Accompanied by the rice, which was mixed with short pieces of noodle and sprinkled with parsley, it was a big meal, and I even had enough left to bring a small box home. But even though we both were full, it was easy to convince Jenn to go for a crepe with me. Our first choice – the ashta with rose syrup and pistachios – wasn’t available because they were out of the thick cream, so we went with choice No. 2, the Nutella with sliced bananas.
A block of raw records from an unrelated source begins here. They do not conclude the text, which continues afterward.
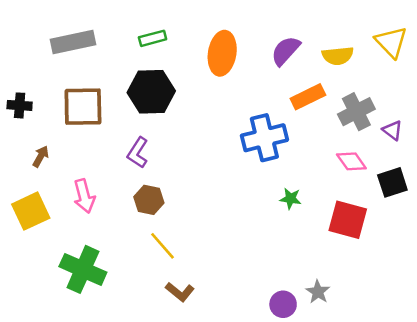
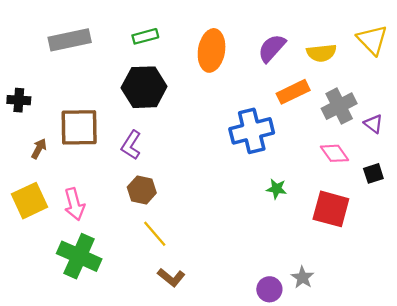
brown square: (83, 107) -> (79, 127), moved
black square: (392, 182) -> (373, 173), size x0.7
pink arrow: (84, 196) -> (74, 204), moved

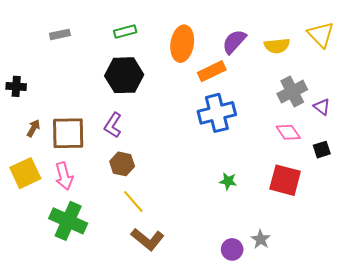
gray rectangle: (70, 40) -> (60, 34), size x0.6
orange rectangle: (293, 92) -> (212, 71), moved
brown square: (79, 127) -> (68, 133), moved
green star: (277, 189) -> (228, 181), moved
brown L-shape: (171, 277) -> (148, 239), size x1.4

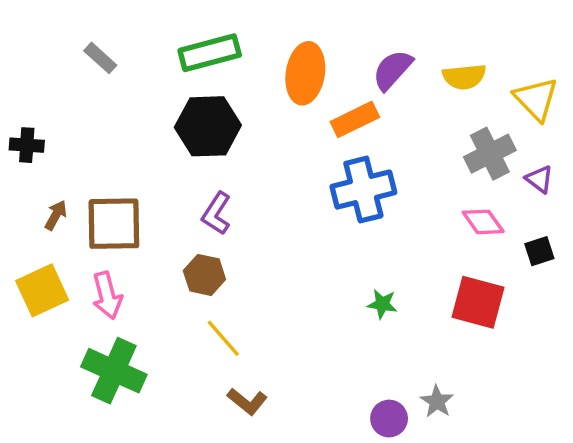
green rectangle: (125, 31) -> (210, 53), size x1.6
gray rectangle: (60, 34) -> (100, 58), turned 54
yellow triangle: (321, 34) -> (536, 99), moved
purple L-shape: (113, 125) -> (216, 213), moved
brown L-shape: (148, 239) -> (247, 401), size x0.7

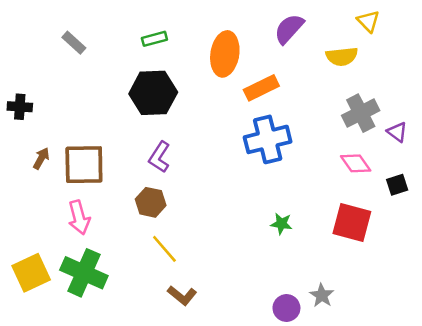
green rectangle: (210, 53) -> (154, 39), size x0.6
purple semicircle: (392, 70) -> (289, 29), moved
yellow triangle: (536, 99) -> (368, 21), moved, size x0.7
yellow square: (42, 290) -> (31, 273), moved

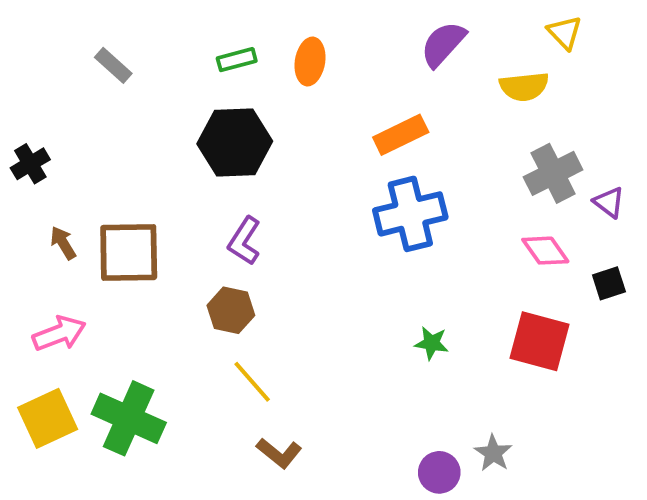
orange ellipse: (225, 54) -> (310, 61), moved, size x0.7
black cross: (20, 107) -> (30, 164), turned -35
brown arrow: (41, 158) -> (63, 243), turned -60
pink arrow: (79, 217) -> (59, 333), moved, turned -96

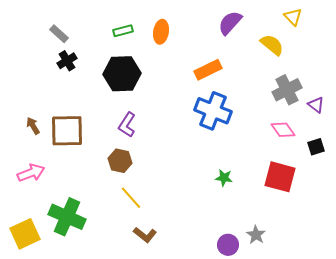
yellow semicircle: (524, 87) -> (272, 45), turned -135
black cross: (30, 164) -> (67, 61), moved
blue cross: (410, 214) -> (213, 111), turned 36
yellow square: (48, 418) -> (25, 234), moved

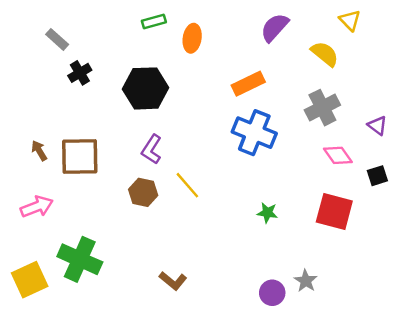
green rectangle: (123, 31) -> (154, 21), moved
gray rectangle: (59, 34) -> (57, 39), moved
gray cross: (287, 90) -> (322, 108), moved
yellow line: (131, 198) -> (187, 185), moved

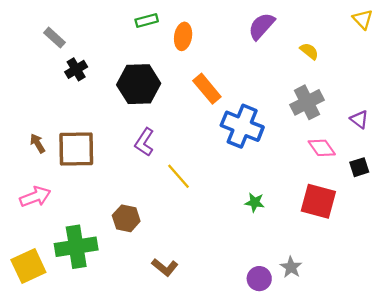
yellow triangle: (350, 20) -> (363, 19), moved
yellow semicircle: (325, 54) -> (309, 51), size x0.7
orange rectangle: (248, 84) -> (207, 89), moved, turned 76
brown hexagon: (143, 192) -> (126, 218), moved
green cross: (80, 259) -> (76, 247), turned -33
The crepe, when it arrived, was glorious, a golden triangle crisscrossed with hot fudge and stuffed with bananas and the hazelnut spread. We dived in with fresh forks, and the creamy Nutella oozed out dreamily as we cut into it. And the first bite? Imagine a warm chocolate bar, flavored with banana, wrapped inside a thin, thin pancake. As far as desserts go, it was definitely worth the price and the calories.
When I brought my leftovers home, my husband devoured the contents, then promptly asked where his crepe was. I give the restaurant fair warning – we’re coming back, so get your crepes ready.
ON THE MENU
WHERE: Laziza Mediterranean Grill, 4272 Washington Road, Evans
HOURS: Monday-Saturday, 11:30 a.m. to
9 p.m.; Sunday, 11:30 a.m. to 3 p.m.